そうそう簡単に暁の手に九尾は渡らずに済むだろう。
そしてサスケのそばには…と、先日木の葉の里で再会し、千鳥をうならせながら自分に向かってきたサスケの姿を思い出す。
おそらく今の木の葉で最も強い忍であろう、はたけカカシのオリジナルの術。
暗部でともに従事したときに幾度となくその技を見てきたイタチにとって、その技の会得の難しさはよくわかる。

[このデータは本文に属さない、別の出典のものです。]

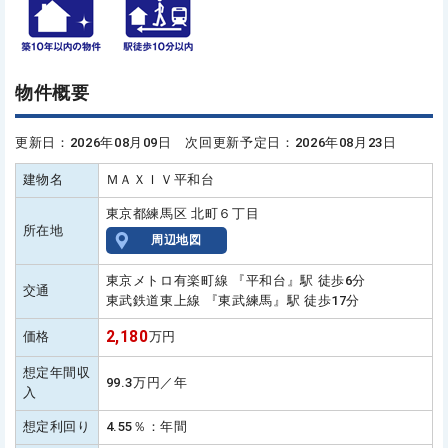
物件概要
更新日：2026年08月09日 次回更新予定日：2026年08月23日
建物名
ＭＡＸＩＶ平和台
東京都練馬区 北町６丁目
所在地
周辺地図
東京メトロ有楽町線 『平和台』駅 徒歩6分
交通
東武鉄道東上線 『東武練馬』駅 徒歩17分
2,180
価格
万円
想定年間収
99.3万円／年
入
想定利回り
4.55％：年間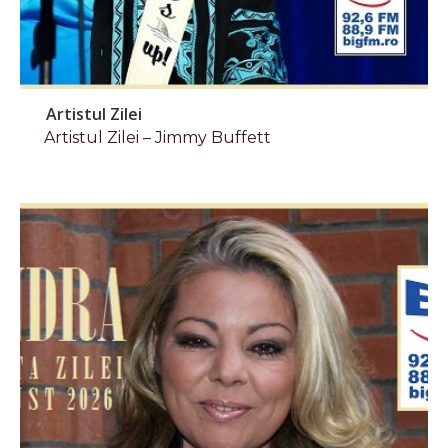
Artistul Zilei
Artistul Zilei – Jimmy Buffett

そしてカカシがその術に何か深い思い入れがあることも、共に過ごす中で感じていた。
それをサスケが使っていたという事は、カカシがどれほどサスケを想い、寄り添ってくれているか。
イタチは安堵の息を漏らした。
カカシの強さとその人柄はイタチもよく知っているのだ。
感謝します。カカシさん…
窓の向こうに、里とサスケを想い描き目を細める。
と、その時…
「お父さん…お母さん…」
水蓮が不意につぶやき、イタチはドキリとした。
両親の夢を見ているのか…
初めて会った時のことを思い出す。
両親の死に混乱する水蓮を見て、イタチはあの時思わず「見たのか」と聞いた。
思い出したからだ。サスケを…
両親の死を目の当たりにした者がどういう感情を見せるのかが気になった。
何を見て、何を感じ、そして笑う事が出来るのか。
共に行動する水蓮に、イタチは度々サスケを重ね合わせてみていた。
無意識にその手が水蓮に伸び、触れる。
サスケと同じ黒い髪…
そして、少し広めの額…
笑う時に柔らかく膨らむ頬…
そっと触れてゆく。
柔らかい…
指の背で撫でる頬の柔らかさにイタチの表情が【無】を浮かべる。
何もかもが一瞬だけ【無】に戻った。
「ようやく起きたのかい」
突然に飛んできた声に、イタチはすべての物を取り戻し、スッと手を引く。
「気分はどうだい?」
デンカとヒナをひきつれて、ネコ婆が部屋に入ってきた。
「だいぶいいです」
その表情はすでに元に戻っている。
「すっかりご迷惑をおかけしてしまい、申し訳ありません」
ネコ婆は、隣のベッドから布団を取り水蓮にかける。
「まったくだよ。久しぶりに来たと思ったら、この子を置いて行って、戻ってきたらこの様だ」
「すみません」
「謝るならこの子に謝りな。必死だったよ」
「そうだぜ、まったく」
デンカがひょいっと水蓮の肩に乗る。
その様子にイタチの表情が少し揺れるのを見て、デンカは「起きやしないよ」と笑った。
「この感じならあと2時間は起きないフニィ」
ヒナがベッドに飛び乗り、水蓮の頬にすり寄る。
「そうか…」
よほど疲れているのだろうと思いながら、自分の知らぬところで、水蓮がずいぶんここに馴染んでいたのであろうことを感じる。
「それで…」
ネコ婆の表情が少し硬くなる。
「お前これからどうするんだい?」
イタチは窓の外を見つめ答える。
「時を待ちます」
その身に静かな空気が集まってゆく。
目には見えない静寂。
それがイタチの足先から髪の先まで…すぅっとまとわりついてゆく。
「サスケか…?」
ネコ婆のその言葉は、問いかけであって問いかけではなく。どこか悲しげな色を含んでいる。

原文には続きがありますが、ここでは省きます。